— Двойня у тебя, матушка, — объявила повитуха, вновь усевшись на край постели и сочувственно глядя на Елену.
— Ой, как здорово, — чуть не захлопала та в ладоши. — Вдвойне радость великому князю будет.
— Ежели парень и девка — это да, — согласилась Аграфена Федоровна.
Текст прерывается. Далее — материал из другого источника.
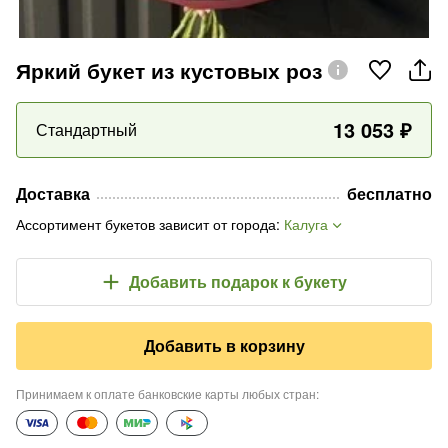
Яркий букет из кустовых роз
13 053
₽
Стандартный
Доставка
бесплатно
Ассортимент букетов зависит от города
:
Калуга
Добавить подарок
к букету
Добавить в корзину
Принимаем к оплате банковские карты любых стран
: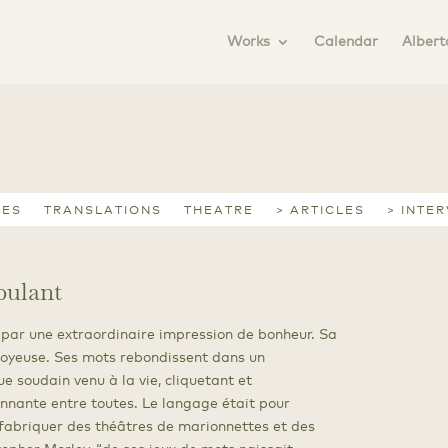
Works
Calendar
Albert
IES
TRANSLATIONS
THEATRE
> ARTICLES
> INTE
bulant
 par une extraordinaire impression de bonheur. Sa
 joyeuse. Ses mots rebondissent dans un
ue soudain venu à la vie, cliquetant et
onnante entre toutes. Le langage était pour
 fabriquer des théâtres de marionnettes et des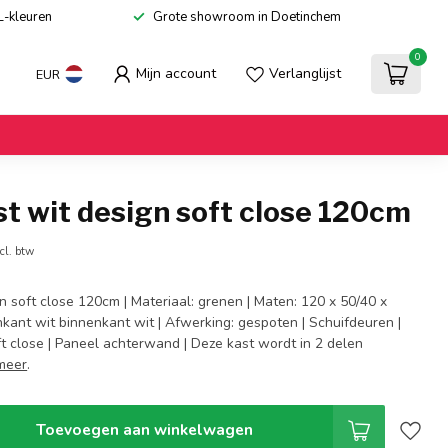
L-kleuren
Grote showroom in Doetinchem
0
Mijn account
Verlanglijst
EUR
t wit design soft close 120cm
cl. btw
n soft close 120cm | Materiaal: grenen | Maten: 120 x 50/40 x
nkant wit binnenkant wit | Afwerking: gespoten | Schuifdeuren |
t close | Paneel achterwand | Deze kast wordt in 2 delen
meer
.
Toevoegen aan winkelwagen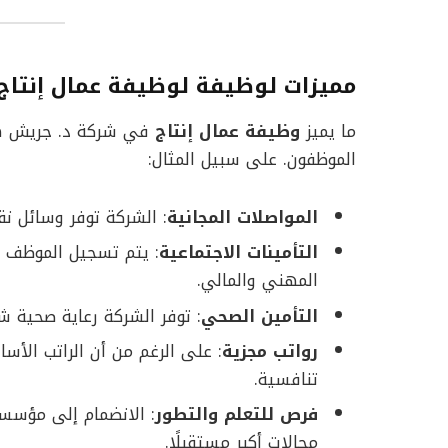
مميزات لوظيفة لوظيفة عمال إنتاج
ما يميز
وظيفة عمال إنتاج
في شركة د. جريش هو ا
الموظفون. على سبيل المثال:
المواصلات المجانية
: الشركة توفر وسائل ن
التأمينات الاجتماعية
: يتم تسجيل الموظف رس
المهني والمالي.
التأمين الصحي
: توفر الشركة رعاية صحية ش
رواتب مجزية
: على الرغم من أن الراتب الأس
تنافسية.
فرص للتعلم والتطور
: الانضمام إلى مؤسسة
مجالات أكبر مستقبلًا.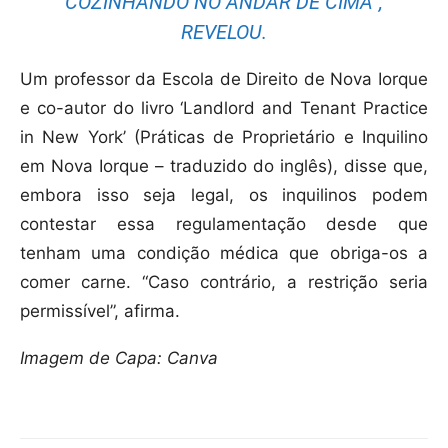
COZINHANDO NO ANDAR DE CIMA”,
REVELOU.
Um professor da Escola de Direito de Nova Iorque
e co-autor do livro ‘Landlord and Tenant Practice
in New York’ (Práticas de Proprietário e Inquilino
em Nova Iorque – traduzido do inglês), disse que,
embora isso seja legal, os inquilinos podem
contestar essa regulamentação desde que
tenham uma condição médica que obriga-os a
comer carne. “Caso contrário, a restrição seria
permissível”, afirma.
Imagem de Capa: Canva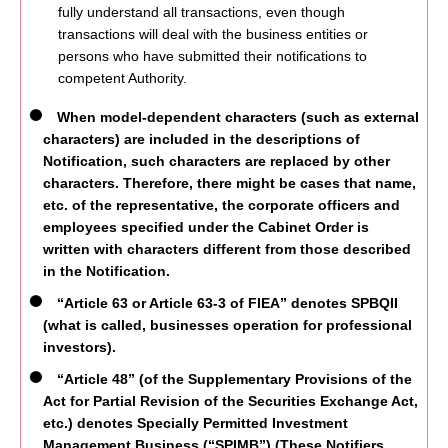
fully understand all transactions, even though
transactions will deal with the business entities or
persons who have submitted their notifications to
competent Authority.
When model-dependent characters (such as external
characters) are included in the descriptions of
Notification, such characters are replaced by other
characters. Therefore, there might be cases that name,
etc. of the representative, the corporate officers and
employees specified under the Cabinet Order is
written with characters different from those described
in the Notification.
“Article 63 or Article 63-3 of FIEA” denotes SPBQII
(what is called, businesses operation for professional
investors).
“Article 48” (of the Supplementary Provisions of the
Act for Partial Revision of the Securities Exchange Act,
etc.) denotes Specially Permitted Investment
Management Business (“SPIMB”) (These Notifiers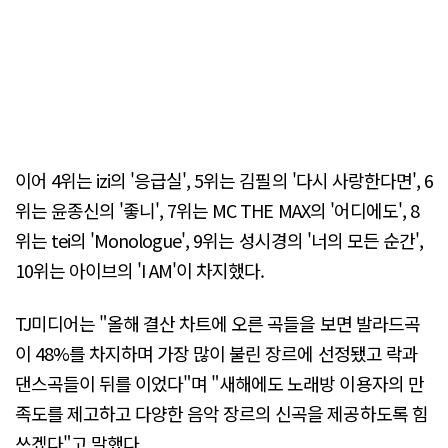
이어 4위는 izi의 '응급실', 5위는 김필의 '다시 사랑한다면', 6
위는 윤종신의 '좋니', 7위는 MC THE MAX의 '어디에도', 8
위는 tei의 'Monologue', 9위는 성시경의 '너의 모든 순간',
10위는 아이브의 'I AM'이 차지했다.
TJ미디어는 "올해 결산 차트에 오른 곡들을 보면 발라드곡
이 48%를 차지하며 가장 많이 불린 장르에 선정됐고 락과
댄스곡들이 뒤를 이었다"며 "새해에도 노래방 이용자의 만
족도를 제고하고 다양한 음악 장르의 신곡을 제공하도록 힘
쓰겠다"고 말했다.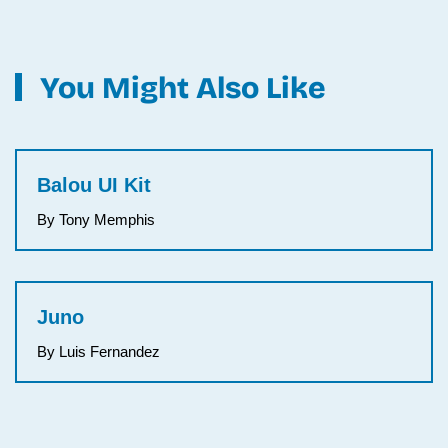
You Might Also Like
Balou UI Kit
By Tony Memphis
Juno
By Luis Fernandez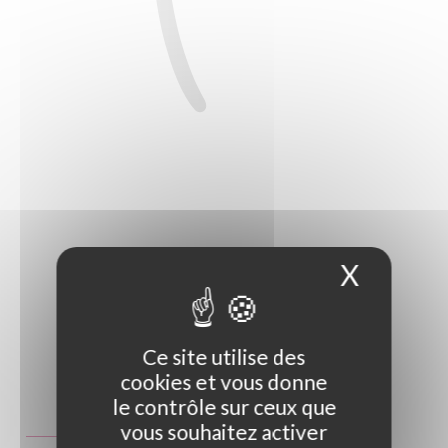
X
Masque
Ce site utilise des
cookies et vous donne
Photo non contractuelle
le contrôle sur ceux que
Guide des tailles
vous souhaitez activer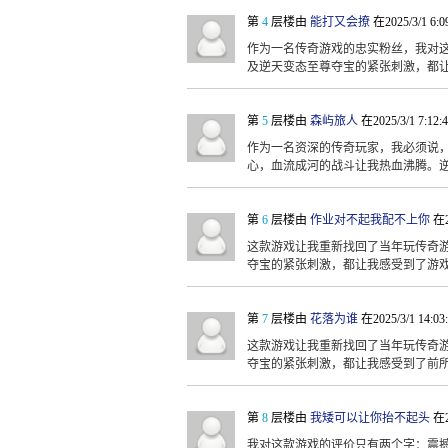
第
4
层楼由
能打又会撩
在2025/3/1 6:
作为一名传奇游戏的忠实粉丝，我对
及逆天变态至尊夺宝的紧张刺激，都
第
5
层楼由
森屿旅人
在2025/3/1 7:12
作为一名资深的传奇玩家，我必须说
心，血流成河的战斗让我热血沸腾。
第
6
层楼由
作业对不起我配不上你
在2
这款游戏让我重新找回了当年玩传奇
夺宝的紧张刺激，都让我感受到了游
第
7
层楼由
花落为谁
在2025/3/1 14:0
这款游戏让我重新找回了当年玩传奇
夺宝的紧张刺激，都让我感受到了前
第
8
层楼由
我矮可以让你抬不起头
在2
我对这款游戏的评价只有两个字：震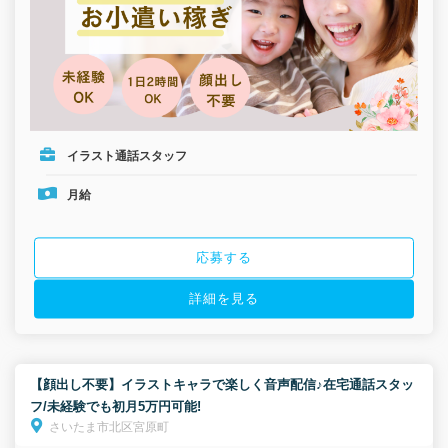
イラスト通話スタッフ
月給
応募する
詳細を見る
【顔出し不要】イラストキャラで楽しく音声配信♪在宅通話スタッ
フ/未経験でも初月5万円可能!
さいたま市北区宮原町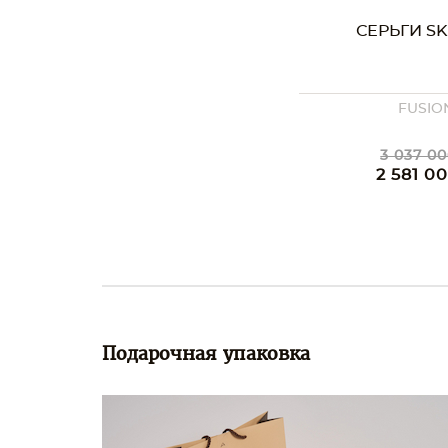
СЕРЬГИ SK
FUSIO
3 037 00
2 581 0
Подарочная упаковка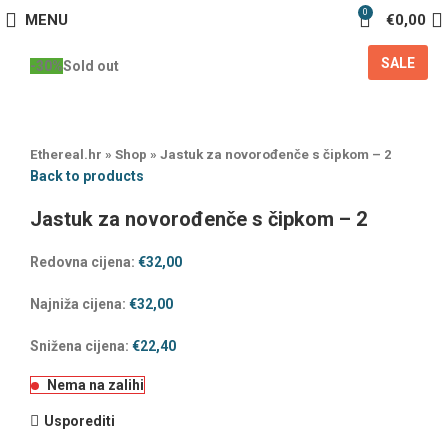
0
MENU
€
0,00
SALE
-30%
Sold out
Ethereal.hr
»
Shop
»
Jastuk za novorođenče s čipkom – 2
Back to products
Jastuk za novorođenče s čipkom – 2
Redovna cijena:
€
32,00
Najniža cijena:
€
32,00
Snižena cijena:
€
22,40
Nema na zalihi
Usporediti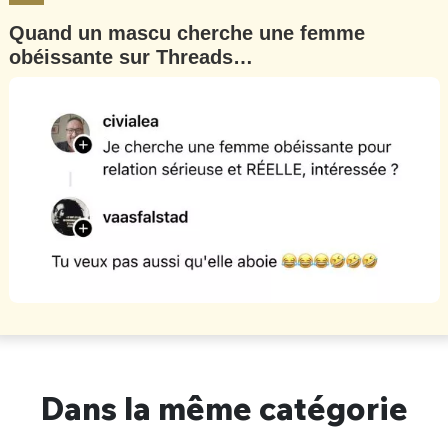
Quand un mascu cherche une femme
obéissante sur Threads…
Dans la même catégorie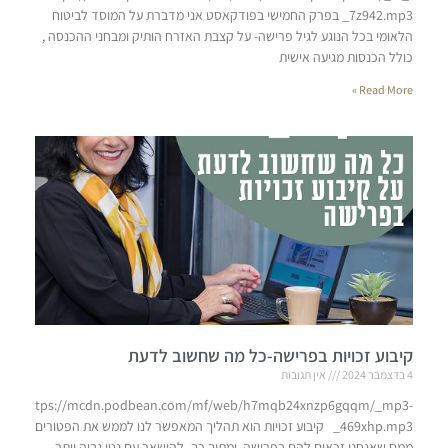
_7z942.mp3 בפרק החמישי בפודקאסט אני מדברת על המוסד לביטוח
הלאומי בכל הנוגע לגיל פרישה- על קצבת האזרח הותיק ומבחני ההכנסה ,
כולל הכנסות מגיעה אישית
Read More »
קיבוע זכויות בפרישה-כל מה שחשוב לדעת
4 בדצמבר 2024
אין תגובות
https://mcdn.podbean.com/mf/web/h7mqb24xnzp6gqqm/_mp3-
_469xhp.mp3 קיבוע זכויות הוא תהליך המאפשר לנו לממש את הפטורים
ממס שאנחנו זכאים להם בפרישה, ומתוך כך- להישאר עם נטו גבוה יותר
Она, в отличие от Живы, на постель никогда не садилась, чтоб ненароком не развалить. — А вот ежели два мужика разом — тут беда, — добавила Челяднина, пытливо взирая на Елену.
— Чем же? — испугалась та.
— А как ему тогда наследника выбирать? — пояснила боярыня. — Ты вот что. Молчи пока. И я молчать стану. И она помолчит, — кивнула Аграфена Федоровна на Живу. — С одной стороны, хорошо, когда двое. Ежели, не приведи господь, случится что с одним, ан тут второй готов на замену. А вот коли оба доживут до хороших годков — тут-то и начнется. Но опять же кто ведает — а вдруг у тебя, как и у твоей матери, мертвенький народится. Тут князю вовсе ничего говорить не след, чтоб не печалить. Был один и на свет вышел один, а о втором он пусть не горюет. Поняла ли?
Елена быстро-быстро закивала головой.
— Вот токмо как от всех прочих утаить? — задумчиво произнесла Челяднина.
— Эка невидаль. Вдвоем с тобой примем, и всего делов, — хмыкнула Жива.
— А управимся ли? — усомнилась Аграфена Федоровна.
— Ништо, — уверенно махнула рукой повитуха. — Везде управляюсь, так почто тут оплошаю. К тому ж я с собой внуку Анфиску позову, — и, натолкнувшись на настороженный взгляд боярыни, заверила: — От нее тяжелее не молчания, а слова добиться. Вовсе нелюдимая. Но свое дело знает. Я ее уж третий год помалу к своему ремеслу приучаю.
… Роды проходили тяжело. Худо ей стало уже на Успеньев день[95]. На третий спас[96] еще тяжелее. На Флора-распрягальника[97] сызнова приступы болей, а начиная с Андрея Стратилата[98] вовсе не отпускало. Когда подошел день Луппа Брусничника[99] совсем поплохело. Но главные страдания пришлись на следующий Евтихов день[100]. Схватки начались, когда воды еще не отошли, а боль уже тут как тут. Была она тягучая, нудная и гнездилась главным образом почему-то не в животе, где сидят младенцы, готовящиеся вылезти наружу, а пониже спины, где-то в крестце. Потом-то Елена поняла, что никакая это не боль, а так, одно название, но поначалу, непривычная и к такой, она вся изнылась, извертелась, навзрыд плача и мечтая только о том, чтобы она побыстрее закончилась.
Лишь ближе к утру, когда Елена измучилась, охрипнув от крика, воды наконец-то хлынули из роженицы и… Глинская поняла, что ничего еще не начиналось, поскольку черед настоящих мук пришел только теперь. Спустя час, длившийся бесконечно, та дикая, выворачивающая внутренности наизнанку боль, что была до этого, оказалась цветочками. Теперь пошли ягодки, да все, как одна, волчьи.
Белое, как льняная простыня, лицо роженицы, на котором контрастом выделялись яркие, вишнево-красные, с запекшейся на них темной кровью, искусанные губы, то и дело кривилось в судорогах нестерпимых мук.